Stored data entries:
=-=-=
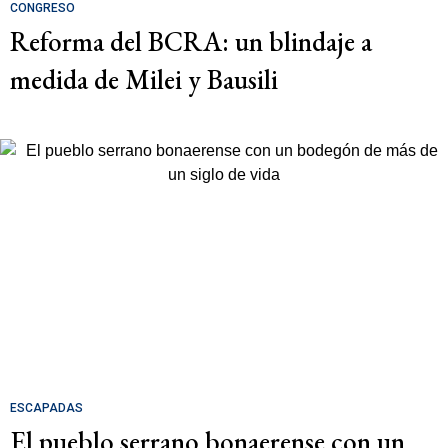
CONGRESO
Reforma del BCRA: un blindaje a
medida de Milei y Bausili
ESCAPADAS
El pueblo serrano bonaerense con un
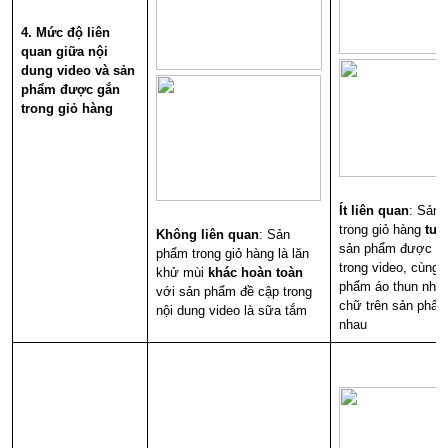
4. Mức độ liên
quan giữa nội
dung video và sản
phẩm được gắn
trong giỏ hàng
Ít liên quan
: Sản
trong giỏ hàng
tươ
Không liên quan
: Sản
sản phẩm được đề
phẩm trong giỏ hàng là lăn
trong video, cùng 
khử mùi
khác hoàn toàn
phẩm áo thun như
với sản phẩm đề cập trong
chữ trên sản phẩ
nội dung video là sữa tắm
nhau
=-=-=
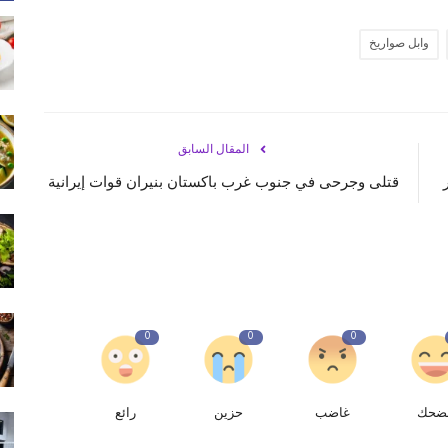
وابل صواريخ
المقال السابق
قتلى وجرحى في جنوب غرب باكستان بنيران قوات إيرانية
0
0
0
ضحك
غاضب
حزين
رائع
=-=-=
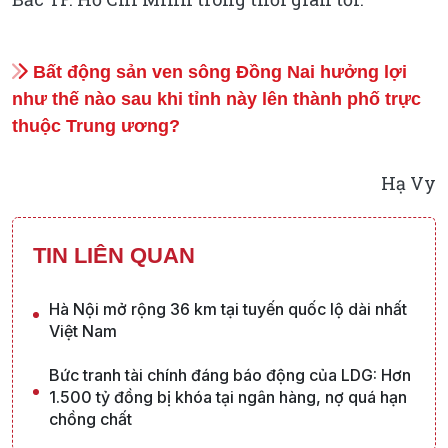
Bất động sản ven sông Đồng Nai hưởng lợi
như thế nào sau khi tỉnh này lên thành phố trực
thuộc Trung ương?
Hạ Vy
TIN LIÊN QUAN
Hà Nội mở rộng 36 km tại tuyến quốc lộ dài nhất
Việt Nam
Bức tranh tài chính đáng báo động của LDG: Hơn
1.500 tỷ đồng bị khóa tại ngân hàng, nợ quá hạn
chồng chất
=-=-=
### WHAT YOU NEED TO DO
Go through the entries above and report each line with the string "trong" in it.

### TASK RESPONSE
trong giỏ hàng
trong giỏ hàng
phẩm trong giỏ hàng là lăn
trong video, cùng 
với sản phẩm đề cập trong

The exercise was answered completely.